2. Komplikasi dalam waktu lama :
a. Delayed union (kegagalan fraktur berkonsolidasi sesuai dengan waktu
yang dibutuhkan tulang untuk menyambung)
b. Nonunion (kegagalan fraktur berkonsolidasi dan memproduksi
sambungan yang lengkap, kuat, dan stabil setelah 6-9 bulan)
c. Malunion (penyembuhan tulang yang ditandai dengan peningkatan
kekuatan dan perubahan bentuk/deformitas). Malunion diperbaiki
dengan pembedahan dan reimobilisasi yang baik.
Pada neglected fracture terdapat beberapa komplikasi yang paling sering
terjadi yaitu malunion, delayed union, non union dan osteomyelitis kronik
(Maheswari, 2002; Solomon, Warwick, & Nayagam, 2010)

F. Pemeriksaan Penunjang
Diagnosis fraktur femur dapat ditegakkan dengan anamnesis yang
lengkap mengenai kejadian trauma meliputi waktu, tempat, dan mekanisme
trauma; pemeriksaan fisik yang lengkap dan menyeluruh, serta pemeriksaan
penunjang. Terdapat berbagai macam pemeriksaan penunjang yang dapat
dilakukan untuk pemeriksaan fraktur menurut Smeltzer & Bare (2001) antara
lain:
1. Sinar-X menggambarkan lokasi fraktur, kepadatan tulang, tekstur, erosi
dan perubahan hubungan tulang. Dapat menunjukkan adanya pelebaran,
penyempitan, adanya cairan, iregulitas, dan perubahan struktur sendi.

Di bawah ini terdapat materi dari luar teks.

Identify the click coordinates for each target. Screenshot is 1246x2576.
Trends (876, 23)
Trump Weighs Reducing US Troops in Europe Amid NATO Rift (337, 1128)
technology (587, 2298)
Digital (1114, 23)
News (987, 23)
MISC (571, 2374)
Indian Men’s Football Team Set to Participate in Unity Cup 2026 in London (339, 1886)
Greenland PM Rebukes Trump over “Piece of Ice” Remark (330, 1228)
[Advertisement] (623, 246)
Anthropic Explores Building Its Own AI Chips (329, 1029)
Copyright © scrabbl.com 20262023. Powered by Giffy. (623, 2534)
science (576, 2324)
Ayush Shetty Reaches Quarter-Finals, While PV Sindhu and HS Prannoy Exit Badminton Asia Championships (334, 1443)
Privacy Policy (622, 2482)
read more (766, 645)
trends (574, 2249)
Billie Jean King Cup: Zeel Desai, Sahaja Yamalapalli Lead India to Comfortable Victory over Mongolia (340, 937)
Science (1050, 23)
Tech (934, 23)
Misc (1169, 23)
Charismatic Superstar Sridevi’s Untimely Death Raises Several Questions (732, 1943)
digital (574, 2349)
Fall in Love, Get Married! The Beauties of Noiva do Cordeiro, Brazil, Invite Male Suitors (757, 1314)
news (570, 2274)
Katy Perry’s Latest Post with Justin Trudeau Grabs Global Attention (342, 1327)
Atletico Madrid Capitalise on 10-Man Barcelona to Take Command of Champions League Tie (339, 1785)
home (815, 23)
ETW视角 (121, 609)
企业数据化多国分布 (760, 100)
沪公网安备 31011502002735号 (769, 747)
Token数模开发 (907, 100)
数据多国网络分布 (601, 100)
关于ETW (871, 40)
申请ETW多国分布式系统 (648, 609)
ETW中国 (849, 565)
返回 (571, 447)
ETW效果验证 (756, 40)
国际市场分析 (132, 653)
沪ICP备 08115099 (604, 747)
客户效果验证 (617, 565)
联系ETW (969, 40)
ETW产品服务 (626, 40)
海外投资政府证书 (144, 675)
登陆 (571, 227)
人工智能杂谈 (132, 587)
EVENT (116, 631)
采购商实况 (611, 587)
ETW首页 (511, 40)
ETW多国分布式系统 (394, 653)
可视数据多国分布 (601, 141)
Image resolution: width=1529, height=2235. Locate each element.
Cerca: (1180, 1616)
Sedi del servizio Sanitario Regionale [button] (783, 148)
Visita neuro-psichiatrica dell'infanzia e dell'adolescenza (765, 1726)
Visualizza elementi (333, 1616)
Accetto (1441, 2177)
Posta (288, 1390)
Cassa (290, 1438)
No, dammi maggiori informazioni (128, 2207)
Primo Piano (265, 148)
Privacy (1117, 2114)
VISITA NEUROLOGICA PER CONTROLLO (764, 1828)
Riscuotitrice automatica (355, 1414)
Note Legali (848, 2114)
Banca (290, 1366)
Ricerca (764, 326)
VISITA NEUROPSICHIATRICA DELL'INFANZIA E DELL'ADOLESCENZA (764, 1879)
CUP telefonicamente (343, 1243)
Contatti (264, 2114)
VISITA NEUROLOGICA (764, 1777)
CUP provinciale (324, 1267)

2. CT scan (Computed tomografi) menunjukkan abnormalitas fraktur yang
kompleks. Dapat juga menunjukkan adanya tumor jaringan lunak atau
cedera ligament atau tendon, digunakan untuk mengidentifikasi lokasi
dan panjangnya patah tulang didaerah yang sulit dievaluasi (mis.
Asetabulum)
3. Magnetic resonance imaging (MRI), untuk memperlihatkan abnormalitas
(mis, tumor atau penyempitan jalur jaringan lunak melalui tulang)

G. Penatalaksanaan
Pada fraktur penting ditanyakan waktu terjadi kecelakaan, menurut
Dosen Keperawatan Medikal-Bedah Indonesia (2017) waktu emas atau
golden period pada fraktur adalah 1 sampai 6 jam sehingga perlu dengan
cepat mendapatkan penanganan. Apabila lebih dari 6 jam, komplikasi infeksi
semakin besar.Lakukan anamnesis dan pemeriksaan fisik secara singkat,
cepat, dan lengkap, kemudian lakukan pemeriksaan foto radiologis.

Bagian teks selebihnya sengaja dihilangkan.